L’esempio del Giappone è paradigmatico. Il Giappone è quintessenza di questa deriva. In nessun posto, come nel Sol levante, i ragazzi vengono allevati, fabbricati, addestrati per essere perfetti imprenditori di sé. Chi non ce la fa, soccombe. Il Giappone è una neo-Sparta. Gli incapaci di essere al passo col proprio autosfruttamento si gettano sotto la metro invece che dal monte Taigeto. I ragazzi, tra scuola del mattino, compiti a casa e scuola serale studiano dalle sette a mezzanotte. Ogni giorno tre adolescenti non reggono questo ritmo e si uccidono. Ogni anno trentamila suicidi. Moltissimi i divorziati. Domina l’astinenza sessuale tra le coppie sposate. Impera la pornografia. Non è praticata la compassione né il perdono. Vige la pena di morte. Non c’è un laureato che non sia sicuro di ottenere un lavoro, ma questo non è un bene, è il contrario, perché non è contemplato il riposo, non parliamo dell’ozio, tale è la competitività, che i lavoratori non prendono le ferie per il timore, al ritorno, di essere demansionati. L’identificazione del lavoratore con l’azienda è totale.
I giapponesi non hanno una parola per la depressione, ma ne hanno una per definire gli adolescenti che per sottrarsi alla società della prestazione si seppelliscono in casa e vivono nella realtà digitale del proprio smartphone: hikikomori; un’altra per definire la morte da eccesso di lavoro: karoshi. Sono diecimila le vittime di karoshi ogni anno – che si aggiungono ai trentamila suicidi – a cui scoppia il cuore (infarto) o il cervello (ictus) per orari lavorativi fino a diciotto ore al giorno. E non basta il conforto religioso, ovvero credere che reincarnandosi, come promette il buddismo, possano prima o poi trovare il meritato nirvana.
Ecco esemplificato un diverso tipo di lavoratore, non colui che si percepisce sfruttato dal padrone, e si incazza, si insubordina, si solleva, magari anela alla rivolta.

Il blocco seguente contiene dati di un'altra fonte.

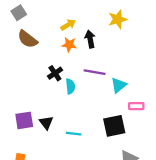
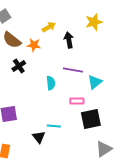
orange star: (69, 45) -> (34, 45), moved
black cross: (55, 73) -> (19, 66), moved
pink rectangle: (136, 106) -> (77, 101), moved
black triangle: (46, 123) -> (39, 137), moved

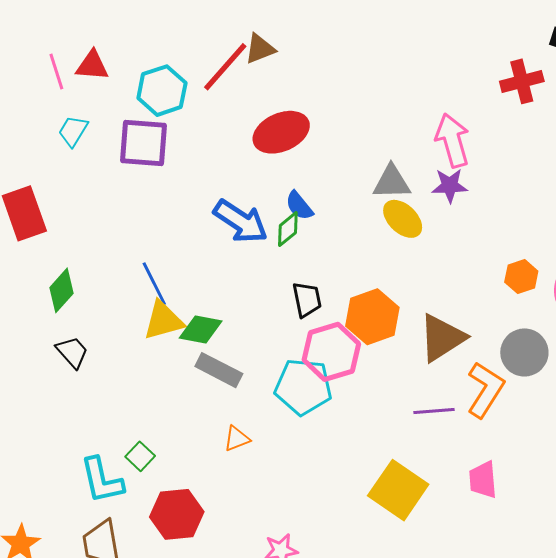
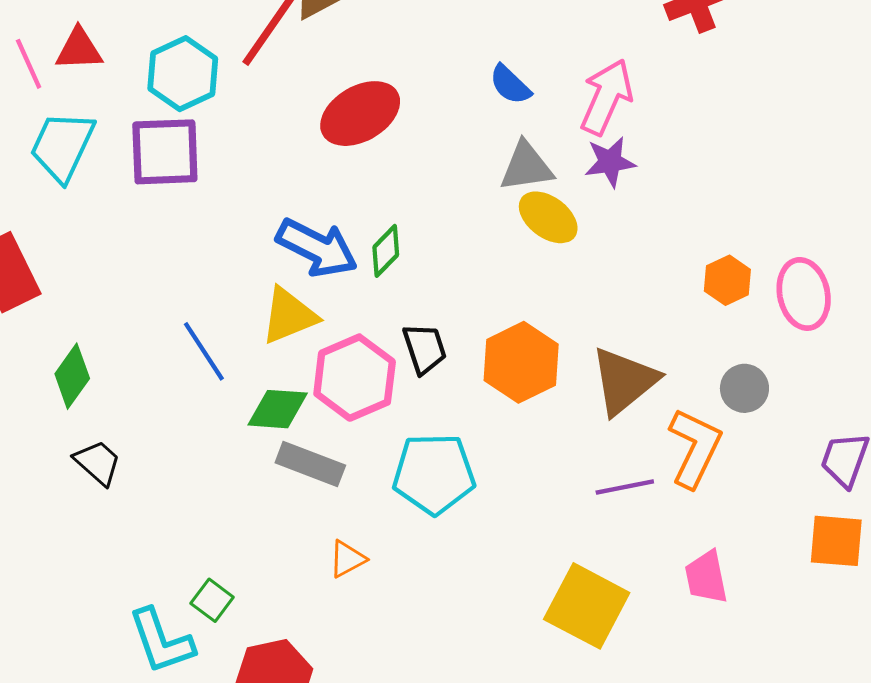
cyan trapezoid: (73, 131) -> (62, 146), size x1.6
pink arrow: (452, 140) -> (606, 97), turned 46
blue semicircle: (299, 206) -> (510, 85), moved
yellow triangle: (163, 321) -> (289, 316), moved
pink hexagon: (331, 352) -> (355, 378), moved
gray circle: (524, 352) -> (744, 388), size x0.7

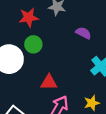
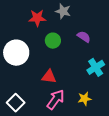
green circle: (33, 44) -> (53, 41), moved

Il lavoratore – chiamiamolo ancora così – rivoluzionario. No. Questo, il lavoratore di tipo giapponese, è colui che si autosfrutta, e con chi se la può prendere questo lavoratore masochista responsabile della propria stanchezza? Solo con se stesso, se la può prendere. Dunque, non può essere un rivoltoso, ma un depresso. Ecco che se la rivolta era la cifra del lavoratore che viene e si sente sfruttato, e la conseguenza repressiva era la galera o il manicomio, la depressione è la cifra del lavoratore che si autosfrutta, e la conseguenza terapeutica è la psicoterapia, oppure il doping psichico.
Il nuovo manicomio è l’etichetta diagnostica che si appiccica come un tatuaggio indelebile, nuovo manicomio è il farmaco, nuovissimo prossimo manicomio sarà – o già è – il medium digitale. Il panottico di Jeremy Bentham (optikon vedere, pan tutto) rappresentava il carcere perfetto perché consentiva di tenere sott’occhio tutti i prigionieri, rendendo superflua la presenza del sorvegliante. Da questo trae ispirazione il modello di manicomio ottocentesco di Pinel coi suoi padiglioni, con la sua esasperante separazione tra folle e folle, tra normale e anormale, ora il panottico benthamiano sta per essere superato.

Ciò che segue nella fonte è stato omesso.